Теперь и Комбат услышал доносившееся со стороны прихожей осторожное металлическое царапанье.
Быстрый Стас не терял времени даром. Получив из рук угрюмой личности, караулившей платную стоянку в Тушино, ключи от помятого темно-синего «чероки» и четыре жирных от смазки пистолета с запасными обоймами, он самолично уселся за руль и повел машину к дому Постышева, стараясь по мере возможности держаться в крайнем левом ряду. По дороге он сделал всего одну остановку: как и майор Постышев, он не хотел являться к утонченной и образованной госпоже майорше без букета.
Мурашов был мрачен.
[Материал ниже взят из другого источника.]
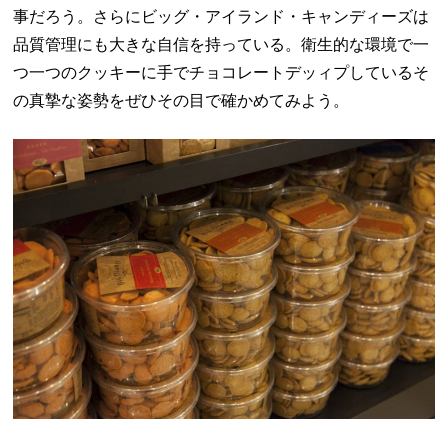
事だろう。さらにビッグ・アイランド・キャンディーズは
品質管理にも大きな自信を持っている。衛生的な環境で一
つ一つのクッキーに手でチョコレートデッィプしているそ
の真摯な姿勢をぜひその目で確かめてみよう。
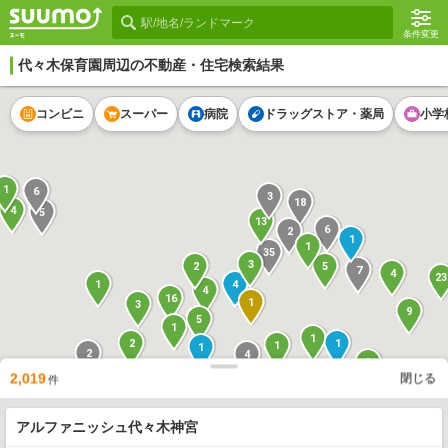
条件変更
代々木保育園
周辺の不動産・住宅検索結果
コンビニ
スーパー
病院
ドラッグストア・薬局
小学
1
6
3
18
4
5
13
6
2
1
1
35
3
5
2
7
4
23
4
1
4
16
1
3
9
5
1
1
1
2
1
1
2
4
9
1
3
1
1
24
2,019
閉じる
件
3
1
1
2
1
1
1
5
7
1
25
10
1
アルファニッシュ代々木神宮
1
1
3
9
4
3
5
1
1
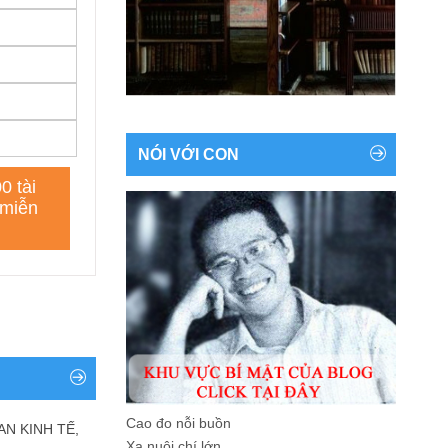
NÓI VỚI CON
Cao đo nỗi buồn
AN KINH TẾ,
Xa nuôi chí lớn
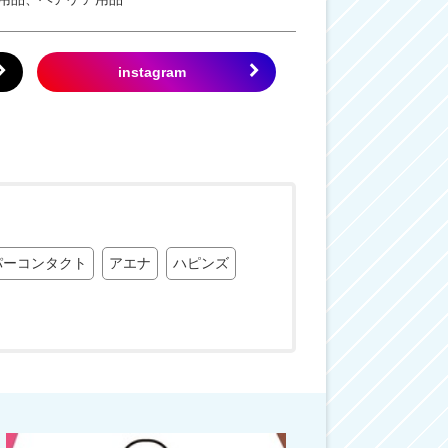
パーコンタクト
アエナ
ハピンズ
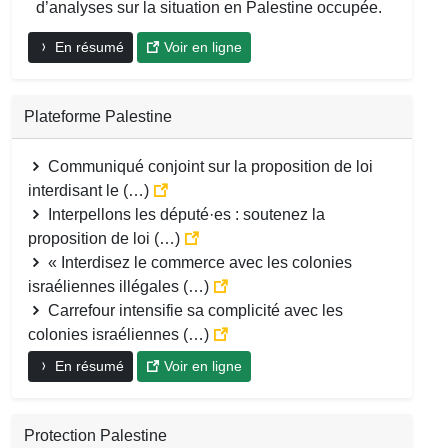
d’analyses sur la situation en Palestine occupée.
En résumé
Voir en ligne
Plateforme Palestine
Communiqué conjoint sur la proposition de loi
interdisant le (…)
Interpellons les député·es : soutenez la
proposition de loi (…)
« Interdisez le commerce avec les colonies
israéliennes illégales (…)
Carrefour intensifie sa complicité avec les
colonies israéliennes (…)
En résumé
Voir en ligne
Protection Palestine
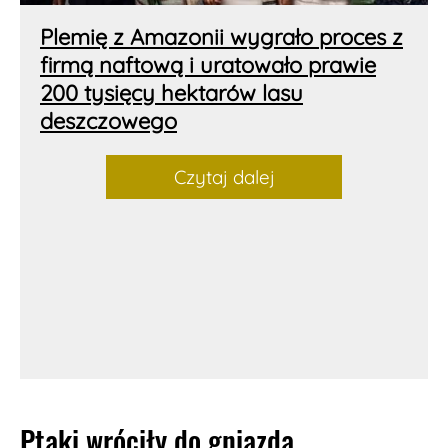
Plemię z Amazonii wygrało proces z
firmą naftową i uratowało prawie
200 tysięcy hektarów lasu
deszczowego
Czytaj dalej
Ptaki wróciły do gniazda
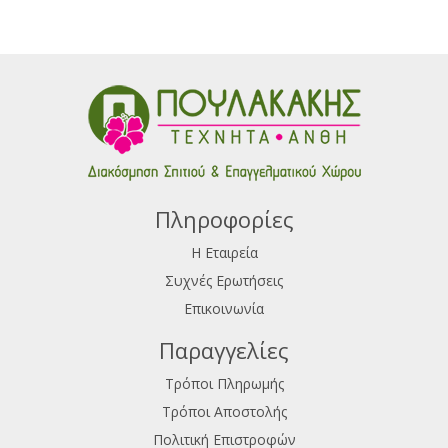
Πληροφορίες
Η Εταιρεία
Συχνές Ερωτήσεις
Επικοινωνία
Παραγγελίες
Τρόποι Πληρωμής
Τρόποι Αποστολής
Πολιτική Επιστροφών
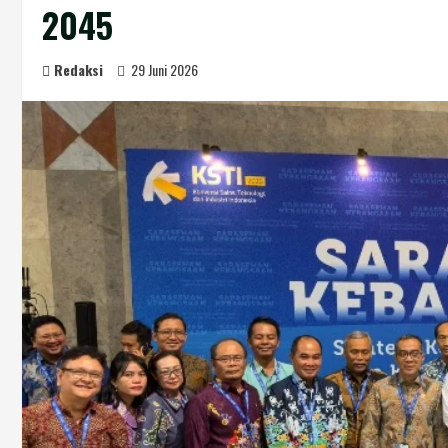
2045
Redaksi
29 Juni 2026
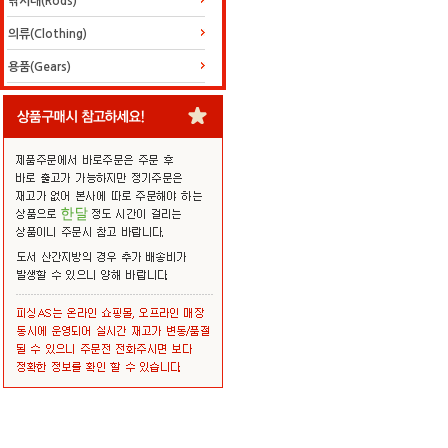
낚시대(Rods)
의류(Clothing)
용품(Gears)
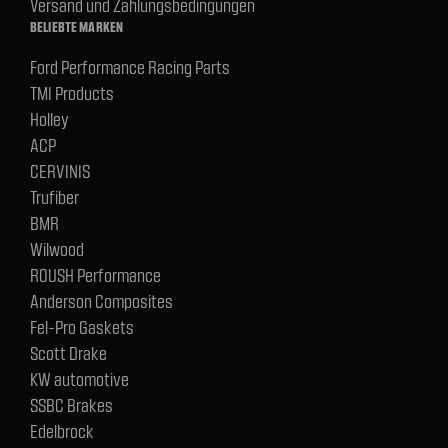
Versand und Zahlungsbedingungen
BELIEBTE MARKEN
Ford Performance Racing Parts
TMI Products
Holley
ACP
CERVINIS
Trufiber
BMR
Wilwood
ROUSH Performance
Anderson Composites
Fel-Pro Gaskets
Scott Drake
KW automotive
SSBC Brakes
Edelbrock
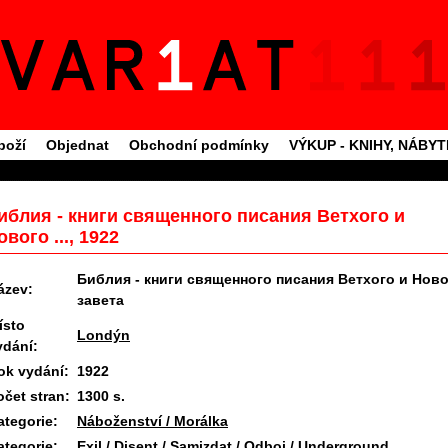
boží
Objednat
Obchodní podmínky
VÝKUP - KNIHY, NÁBY
иблия - книги священного писания Ветхого и
ового ..., 1922
Библия - книги священного писания Ветхого и Нов
ázev:
завета
ísto
Londýn
ydání:
ok vydání:
1922
očet stran:
1300 s.
ategorie:
Náboženství / Morálka
ategorie:
Exil / Disent / Samizdat / Odboj / Underground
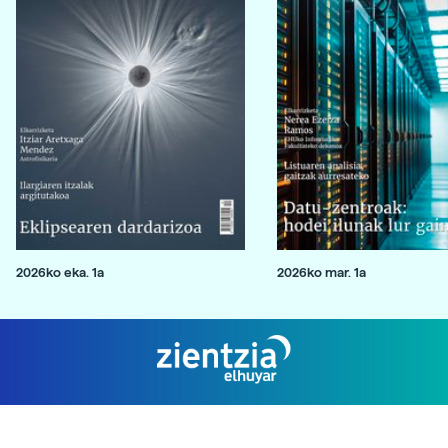
2026ko eka. 1a
2026ko mar. 1a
С того момента, как самолет приземлился в Москве, его не оставляло неприятное ощущение, что все идет совсем не так, как нужно. Более того, почему-то казалось, что он упустил что-то важное, но что именно и, главное, где, он понять не мог.
Поэтому, возвращаясь к машине с тремя алыми розами на длинных, как шпаги, шипастых стеблях, он был черен, как грозовая туча, и сидевшие в салоне джипа профессионалы, которым он велел подержать букет, воздержались от комментариев, придав лицам соответствующее случаю похоронное выражение.
Заметив и верно оценив это выражение, Быстрый Стас решил не нагнетать обстановку и прокомментировал ситуацию сам.
— Мы теперь вроде рок-группы, — сказал он, садясь за руль и запуская двигатель. — «Guns'n'roses» в натуральную величину.
— Не понял, — честно признался один из профессионалов. — Я в школе испанский изучал.
— "Ружья и розы", — перевел другой. — Эх ты, темнота.
— Да, — согласился знаток испанского, — ученье — свет, а неученых тьма. Колются, сволочи, — добавил он, озабоченно разглядывая палец.